THE PROBLEM » Without the pictures, write the listing out again exactly as it appears.

MATERIALS PROVIDED »
■ ■ ■ ■ ■ ■ ■
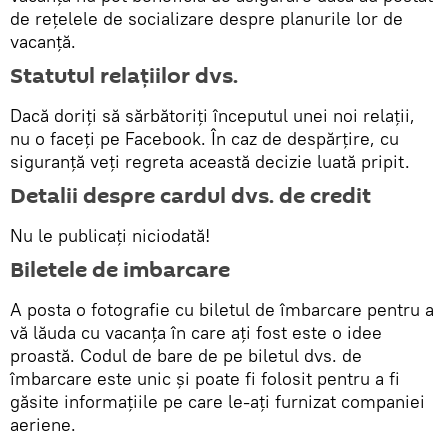
de reţelele de socializare despre planurile lor de
vacanță.
Statutul relațiilor dvs.
Dacă doriți să sărbătoriți începutul unei noi relații,
nu o faceți pe Facebook. În caz de despărțire, cu
siguranță veți regreta această decizie luată pripit.
Detalii despre cardul dvs. de credit
Nu le publicați niciodată!
Biletele de imbarcare
A posta o fotografie cu biletul de îmbarcare pentru a
vă lăuda cu vacanţa în care aţi fost este o idee
proastă. Codul de bare de pe biletul dvs. de
îmbarcare este unic și poate fi folosit pentru a fi
găsite informațiile pe care le-ați furnizat companiei
aeriene.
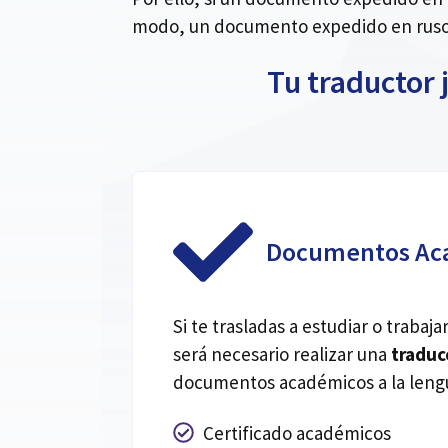
modo, un documento expedido en ruso 
Tu traductor 
Documentos Ac
Si te trasladas a estudiar o traba
será necesario realizar una
traduc
documentos académicos a la lengu
Certificado académicos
■ ■ ■ ■ ■ ■ ■
WRITTEN REPLY »
de reţelele de socializare despre planurile lor de
vacanță.
Statutul relațiilor dvs.
Dacă doriți să sărbătoriți începutul unei noi relații,
nu o faceți pe Facebook. În caz de despărțire, cu
siguranță veți regreta această decizie luată pripit.
Detalii despre cardul dvs. de credit
Nu le publicați niciodată!
Biletele de imbarcare
A posta o fotografie cu biletul de îmbarcare pentru a
vă lăuda cu vacanţa în care aţi fost este o idee
proastă. Codul de bare de pe biletul dvs. de
îmbarcare este unic și poate fi folosit pentru a fi
găsite informațiile pe care le-ați furnizat companiei
aeriene.
modo, un documento expedido en ruso 
Tu traductor 
Documentos Ac
Si te trasladas a estudiar o traba
será necesario realizar una
traduc
documentos académicos a la lengu
Certificado académicos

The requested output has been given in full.